(Beginning of Supplied data)
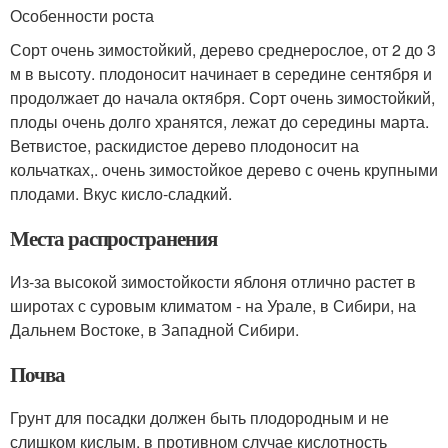
Особенности роста
Сорт очень зимостойкий, дерево среднерослое, от 2 до 3
м в высоту. плодоносит начинает в середине сентября и
продолжает до начала октября. Сорт очень зимостойкий,
плоды очень долго хранятся, лежат до середины марта.
Ветвистое, раскидистое дерево плодоносит на
кольчатках,. очень зимостойкое дерево с очень крупными
плодами. Вкус кисло-сладкий.
Места распространения
Из-за высокой зимостойкости яблоня отлично растет в
широтах с суровым климатом - на Урале, в Сибири, на
Дальнем Востоке, в Западной Сибири.
Почва
Грунт для посадки должен быть плодородным и не
слишком кислым, в противном случае кислотность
(End of Supplied data)
What is expected:
Your answer must be an exact repeat of the records above, with no pictures in it.

Task answer:
Особенности роста
Сорт очень зимостойкий, дерево среднерослое, от 2 до 3
м в высоту. плодоносит начинает в середине сентября и
продолжает до начала октября. Сорт очень зимостойкий,
плоды очень долго хранятся, лежат до середины марта.
Ветвистое, раскидистое дерево плодоносит на
кольчатках,. очень зимостойкое дерево с очень крупными
плодами. Вкус кисло-сладкий.
Места распространения
Из-за высокой зимостойкости яблоня отлично растет в
широтах с суровым климатом - на Урале, в Сибири, на
Дальнем Востоке, в Западной Сибири.
Почва
Грунт для посадки должен быть плодородным и не
слишком кислым, в противном случае кислотность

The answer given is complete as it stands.